Annibale B, Capurso G, Martino G, Grossi C, Delle Fave G
Department of Gastroenterology, Policlinico Umberto I, University La Sapienza, Viale del Policlinico 155, 00161 Rome, Italy.
Int J Antimicrob Agents. 2000 Dec;16(4):515-9. doi: 10.1016/s0924-8579(00)00288-0.
Iron deficiency anaemia (IDA) is the most common form of anaemia world-wide. IDA is the simple result of an imbalance between iron loss and absorption. Gastric function with hydrochloric and ascorbic acid is essential for iron absorption. Some strains of Helicobacter pylori are able to acquire iron, competing with the host. A large percentage of patients with atrophic body gastritis (ABG) develop IDA and 61% of them are H. pylori positive. Recent evidence suggests that H. pylori infection could cause IDA in the absence of peptic ulcer or other upper gastrointestinal (GI) tract bleeding lesions. Gastritis extending to the corpus and a high bacterial load are features of these patients. About 70% of IDA patients with ABG or H. pylori gastritis are premenopausal women. Both ABG and H. pylori gastritis should be considered when evaluating the GI tract of patients with iron deficiency anaemia.

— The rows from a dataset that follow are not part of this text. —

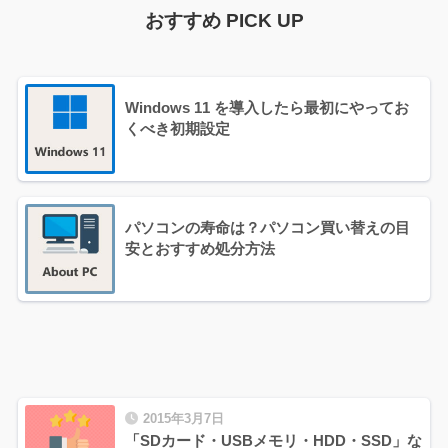
おすすめ PICK UP
Windows 11 を導入したら最初にやってお
くべき初期設定
パソコンの寿命は？パソコン買い替えの目
安とおすすめ処分方法
2015年3月7日
「SDカード・USBメモリ・HDD・SSD」な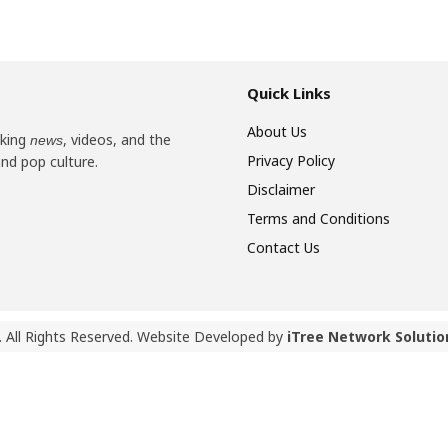
Quick Links
About Us
aking
, videos, and the
news
Privacy Policy
and pop culture.
Disclaimer
Terms and Conditions
Contact Us
 All Rights Reserved. Website Developed by
iTree Network Solutio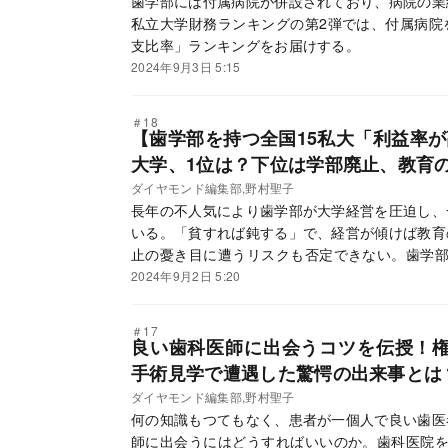
歯学部には付属病院が併設されており、病院の業
私立大学財務ランキングの第2弾では、付属病院
支比率」ランキングをお届けする。
2024年9月3日 5:15
＃18
【歯学部を持つ全国15私大「利益率
大学、1位は？下位は学部廃止、教育
ダイヤモンド編集部,野村聖子
長年の不人気により歯学部が大学経営を圧迫し、
いる。「貧すれば鈍する」で、経営が傾けば教育
止の憂き目に遭うリスクも否定できない。歯学部
て、企業の経常利益率に当たる「経常収支差額比
2024年9月2日 5:20
＃17
良い歯科医師に出会うコツを伝授！
手術見学で遭遇した驚愕の出来事とは
ダイヤモンド編集部,野村聖子
何の知識もつてもなく、患者が一個人で良い歯医
師に出会うにはどうすればいいのか。歯科医院を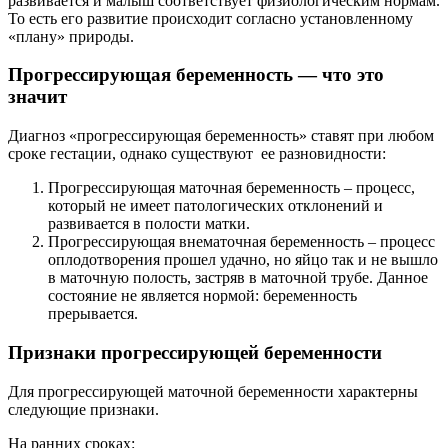
развивается и малыш соответствует физиологическим нормам.
То есть его развитие происходит согласно установленному
«плану» природы.
Прогрессирующая беременность — что это
значит
Диагноз «прогрессирующая беременность» ставят при любом
сроке гестации, однако существуют ее разновидности:
Прогрессирующая маточная беременность – процесс,
который не имеет патологических отклонений и
развивается в полости матки.
Прогрессирующая внематочная беременность – процесс
оплодотворения прошел удачно, но яйцо так и не вышло
в маточную полость, застряв в маточной трубе. Данное
состояние не является нормой: беременность
прерывается.
Признаки прогрессирующей беременности
Для прогрессирующей маточной беременности характерны
следующие признаки.
На ранних сроках: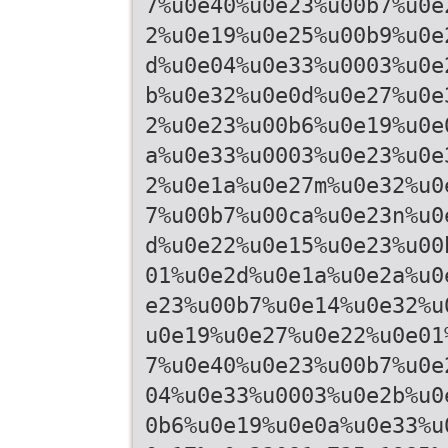
7%u0e40%u0e23%u00b7%u0e
2%u0e19%u0e25%u00b9%u0e
d%u0e04%u0e33%u0003%u0e
b%u0e32%u0e0d%u0e27%u0e
2%u0e23%u00b6%u0e19%u0e
a%u0e33%u0003%u0e23%u0e
2%u0e1a%u0e27m%u0e32%u0
7%u00b7%u00ca%u0e23n%u0
d%u0e22%u0e15%u0e23%u00
01%u0e2d%u0e1a%u0e2a%u0
e23%u00b7%u0e14%u0e32%u
u0e19%u0e27%u0e22%u0e01
7%u0e40%u0e23%u00b7%u0e
04%u0e33%u0003%u0e2b%u0
0b6%u0e19%u0e0a%u0e33%u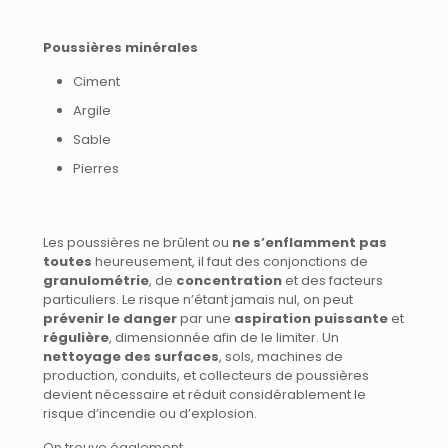
Poussières minérales
Ciment
Argile
Sable
Pierres
Les poussières ne brûlent ou
ne s’enflamment pas
toutes
heureusement, il faut des conjonctions de
granulométrie
, de
concentration
et des facteurs
particuliers. Le risque n’étant jamais nul, on peut
prévenir le danger
par une
aspiration puissante
et
régulière
, dimensionnée afin de le limiter. Un
nettoyage des surfaces
, sols, machines de
production, conduits, et collecteurs de poussières
devient nécessaire et réduit considérablement le
risque d’incendie ou d’explosion.
On trouve également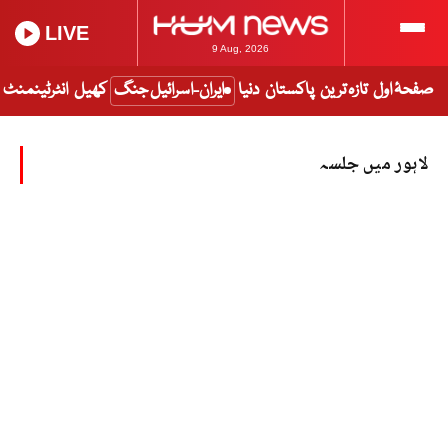
LIVE
9 Aug, 2026
صفحۂ اول
تازہ ترین
پاکستان
دنیا
ایران-اسرائیل جنگ
کھیل
انٹرٹینمنٹ
لاہور میں جلسہ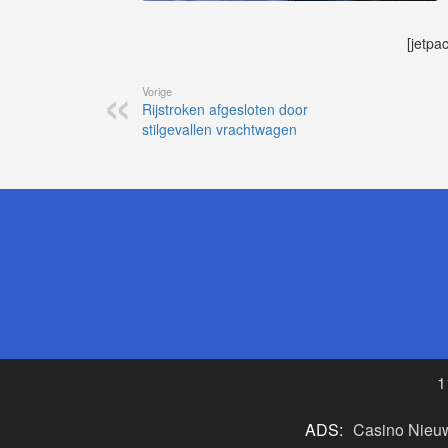
[jetpa
Vorige
Rijstroken afgesloten door
stilgevallen vrachtwagen
1
ADS:
Casino Nieu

缺铁性贫血(IDA)是全球最常见的贫血形式。IDA是铁丢失与吸收失衡的简单结果。具有盐酸和抗坏血酸的胃功能对于铁的吸收至关重要。某些幽门螺杆菌菌株能够获取铁,与宿主竞争。很大比例的萎缩性胃体炎(ABG)患者会发生IDA,其中61%为幽门螺杆菌阳性。最近的证据表明,在没有消化性溃疡或其他上消化道(GI)出血病变的情况下,幽门螺杆菌感染可能导致IDA。这些患者的特征是胃炎扩展至胃体且细菌载量高。约70%患有ABG或幽门螺杆菌胃炎的IDA患者为绝经前女性。在评估缺铁性贫血患者的胃肠道时,应同时考虑ABG和幽门螺杆菌胃炎。